### Aim of the task
There is one span to output from the data below: the lines starting at the line with "town.Barnsley Archives A-3667-F/1/2." and ending at the line with "below), this set". Output it exactly, ends included, nothing more.
——————————
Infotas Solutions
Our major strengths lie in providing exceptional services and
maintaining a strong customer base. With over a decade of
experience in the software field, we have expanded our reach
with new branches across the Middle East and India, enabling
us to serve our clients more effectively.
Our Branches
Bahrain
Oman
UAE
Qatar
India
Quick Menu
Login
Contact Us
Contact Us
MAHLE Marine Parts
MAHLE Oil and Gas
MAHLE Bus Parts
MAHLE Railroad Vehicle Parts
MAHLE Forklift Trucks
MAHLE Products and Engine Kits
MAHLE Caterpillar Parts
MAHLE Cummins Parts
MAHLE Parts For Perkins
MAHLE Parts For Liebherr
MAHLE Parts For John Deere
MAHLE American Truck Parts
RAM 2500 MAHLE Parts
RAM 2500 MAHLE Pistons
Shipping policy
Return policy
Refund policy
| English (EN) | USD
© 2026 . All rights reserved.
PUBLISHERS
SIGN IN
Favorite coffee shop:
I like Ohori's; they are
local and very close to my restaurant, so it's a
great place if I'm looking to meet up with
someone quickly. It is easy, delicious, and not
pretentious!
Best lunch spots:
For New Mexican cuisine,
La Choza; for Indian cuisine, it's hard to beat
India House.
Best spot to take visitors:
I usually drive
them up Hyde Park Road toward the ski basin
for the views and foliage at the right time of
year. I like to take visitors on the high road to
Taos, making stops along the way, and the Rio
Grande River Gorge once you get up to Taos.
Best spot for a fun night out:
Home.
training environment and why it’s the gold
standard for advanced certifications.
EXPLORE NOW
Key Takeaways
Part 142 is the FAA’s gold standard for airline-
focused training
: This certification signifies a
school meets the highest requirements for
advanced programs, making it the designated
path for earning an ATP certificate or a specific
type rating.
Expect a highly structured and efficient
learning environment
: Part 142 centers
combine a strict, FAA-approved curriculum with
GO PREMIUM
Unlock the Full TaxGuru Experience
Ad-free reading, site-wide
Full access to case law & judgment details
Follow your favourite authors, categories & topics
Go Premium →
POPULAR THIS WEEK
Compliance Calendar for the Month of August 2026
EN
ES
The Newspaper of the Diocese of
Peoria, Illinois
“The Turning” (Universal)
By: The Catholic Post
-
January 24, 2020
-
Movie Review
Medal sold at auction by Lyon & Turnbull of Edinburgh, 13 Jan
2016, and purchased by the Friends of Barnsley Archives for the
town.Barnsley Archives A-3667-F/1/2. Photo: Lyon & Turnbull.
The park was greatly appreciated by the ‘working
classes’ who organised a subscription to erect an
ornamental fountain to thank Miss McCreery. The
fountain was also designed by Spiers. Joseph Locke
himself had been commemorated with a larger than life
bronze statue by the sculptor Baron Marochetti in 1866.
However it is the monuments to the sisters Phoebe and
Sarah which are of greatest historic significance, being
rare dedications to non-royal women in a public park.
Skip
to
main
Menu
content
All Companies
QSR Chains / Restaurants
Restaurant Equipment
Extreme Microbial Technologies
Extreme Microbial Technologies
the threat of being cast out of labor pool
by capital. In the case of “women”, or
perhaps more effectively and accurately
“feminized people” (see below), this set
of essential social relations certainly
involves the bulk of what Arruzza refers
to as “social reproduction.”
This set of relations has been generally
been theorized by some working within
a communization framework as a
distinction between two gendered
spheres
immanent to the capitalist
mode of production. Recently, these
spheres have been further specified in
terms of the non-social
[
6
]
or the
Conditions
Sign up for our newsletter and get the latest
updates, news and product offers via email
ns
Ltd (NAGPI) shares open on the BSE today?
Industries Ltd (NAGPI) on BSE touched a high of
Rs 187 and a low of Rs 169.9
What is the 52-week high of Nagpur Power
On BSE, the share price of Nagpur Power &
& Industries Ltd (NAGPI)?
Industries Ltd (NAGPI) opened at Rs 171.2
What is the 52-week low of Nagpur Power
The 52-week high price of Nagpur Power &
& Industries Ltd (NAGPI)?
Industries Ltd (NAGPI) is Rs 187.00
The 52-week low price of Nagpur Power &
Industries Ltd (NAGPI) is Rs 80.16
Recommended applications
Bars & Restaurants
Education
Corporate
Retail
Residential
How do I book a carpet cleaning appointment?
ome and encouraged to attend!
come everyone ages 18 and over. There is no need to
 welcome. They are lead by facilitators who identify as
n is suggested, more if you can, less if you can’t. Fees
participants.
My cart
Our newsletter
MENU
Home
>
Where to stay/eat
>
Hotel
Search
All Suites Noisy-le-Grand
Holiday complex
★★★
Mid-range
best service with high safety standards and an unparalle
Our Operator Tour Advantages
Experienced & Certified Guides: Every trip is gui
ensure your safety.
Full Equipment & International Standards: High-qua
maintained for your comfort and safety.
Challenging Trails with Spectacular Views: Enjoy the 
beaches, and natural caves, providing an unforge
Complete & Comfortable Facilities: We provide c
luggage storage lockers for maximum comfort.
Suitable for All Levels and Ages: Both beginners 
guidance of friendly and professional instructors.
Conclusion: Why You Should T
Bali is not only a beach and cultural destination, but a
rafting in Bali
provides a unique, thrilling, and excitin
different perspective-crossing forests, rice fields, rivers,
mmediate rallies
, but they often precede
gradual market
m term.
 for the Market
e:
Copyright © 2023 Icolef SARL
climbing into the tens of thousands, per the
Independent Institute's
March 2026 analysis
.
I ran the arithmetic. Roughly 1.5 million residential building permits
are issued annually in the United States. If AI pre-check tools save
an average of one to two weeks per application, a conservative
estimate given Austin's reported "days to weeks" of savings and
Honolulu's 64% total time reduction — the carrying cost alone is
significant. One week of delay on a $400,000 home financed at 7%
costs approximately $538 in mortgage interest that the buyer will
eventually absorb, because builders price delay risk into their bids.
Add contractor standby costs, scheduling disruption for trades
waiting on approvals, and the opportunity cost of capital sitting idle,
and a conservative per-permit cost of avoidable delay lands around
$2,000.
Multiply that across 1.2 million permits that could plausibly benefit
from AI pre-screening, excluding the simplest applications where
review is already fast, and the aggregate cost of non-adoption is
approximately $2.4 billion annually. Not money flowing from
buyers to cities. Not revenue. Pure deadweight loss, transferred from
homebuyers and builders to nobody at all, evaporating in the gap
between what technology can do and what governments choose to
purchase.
——————————
### Answer for this exercise
town.Barnsley Archives A-3667-F/1/2. Photo: Lyon & Turnbull.
The park was greatly appreciated by the ‘working
classes’ who organised a subscription to erect an
ornamental fountain to thank Miss McCreery. The
fountain was also designed by Spiers. Joseph Locke
himself had been commemorated with a larger than life
bronze statue by the sculptor Baron Marochetti in 1866.
However it is the monuments to the sisters Phoebe and
Sarah which are of greatest historic significance, being
rare dedications to non-royal women in a public park.
Skip
to
main
Menu
content
All Companies
QSR Chains / Restaurants
Restaurant Equipment
Extreme Microbial Technologies
Extreme Microbial Technologies
the threat of being cast out of labor pool
by capital. In the case of “women”, or
perhaps more effectively and accurately
“feminized people” (see below), this set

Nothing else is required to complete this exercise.